● RECORDS PROVIDED
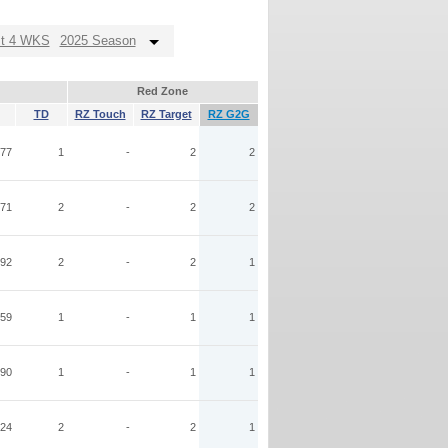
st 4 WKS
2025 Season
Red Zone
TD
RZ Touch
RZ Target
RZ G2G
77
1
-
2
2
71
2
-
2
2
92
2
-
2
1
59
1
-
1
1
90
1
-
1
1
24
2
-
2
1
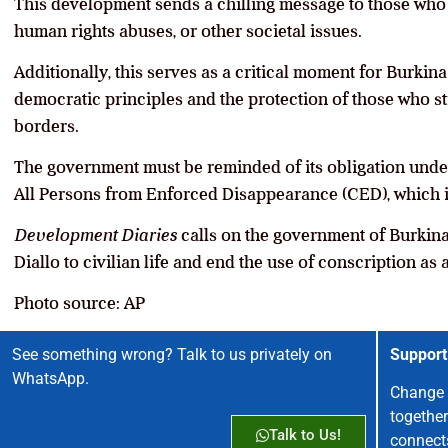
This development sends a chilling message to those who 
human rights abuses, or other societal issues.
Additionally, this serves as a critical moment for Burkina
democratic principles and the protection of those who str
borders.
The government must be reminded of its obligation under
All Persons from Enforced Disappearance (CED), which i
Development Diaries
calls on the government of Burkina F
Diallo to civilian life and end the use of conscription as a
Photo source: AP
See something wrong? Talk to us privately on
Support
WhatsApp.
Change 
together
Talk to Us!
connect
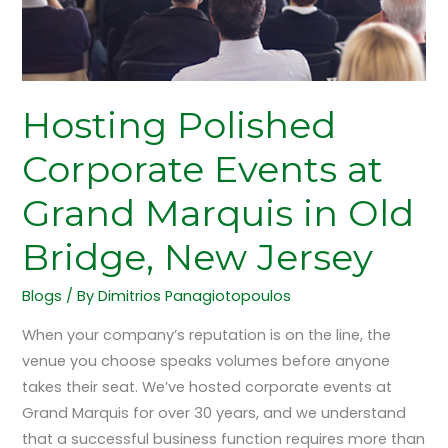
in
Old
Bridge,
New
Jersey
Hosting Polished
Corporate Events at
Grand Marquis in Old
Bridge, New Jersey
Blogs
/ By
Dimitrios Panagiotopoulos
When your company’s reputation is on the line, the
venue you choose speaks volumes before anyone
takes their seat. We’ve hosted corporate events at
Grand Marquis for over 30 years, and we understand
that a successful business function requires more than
==
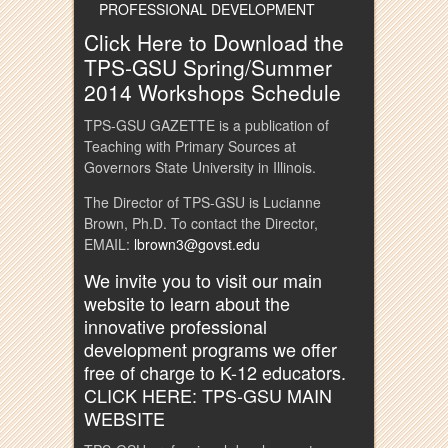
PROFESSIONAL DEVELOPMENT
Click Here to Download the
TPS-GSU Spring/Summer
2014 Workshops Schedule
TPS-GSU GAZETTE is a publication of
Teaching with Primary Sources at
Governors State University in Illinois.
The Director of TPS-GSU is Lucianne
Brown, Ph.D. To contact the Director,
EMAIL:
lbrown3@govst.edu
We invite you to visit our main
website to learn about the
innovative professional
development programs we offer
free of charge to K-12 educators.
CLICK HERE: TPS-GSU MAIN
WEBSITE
==
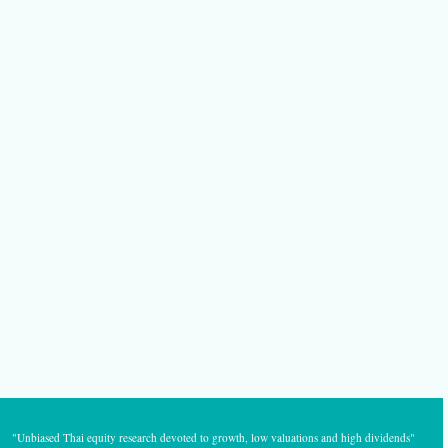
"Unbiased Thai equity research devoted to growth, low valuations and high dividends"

● WHAT YOU HAVE TO DO
From the listing above, return the lines starting at the one with "Dimitrios Panagiotopoulos" and ending at the one with "that a successful", both kept, exactly as they appear and nothing more.

● OUTPUT
Dimitrios Panagiotopoulos
When your company’s reputation is on the line, the
venue you choose speaks volumes before anyone
takes their seat. We’ve hosted corporate events at
Grand Marquis for over 30 years, and we understand
that a successful business function requires more than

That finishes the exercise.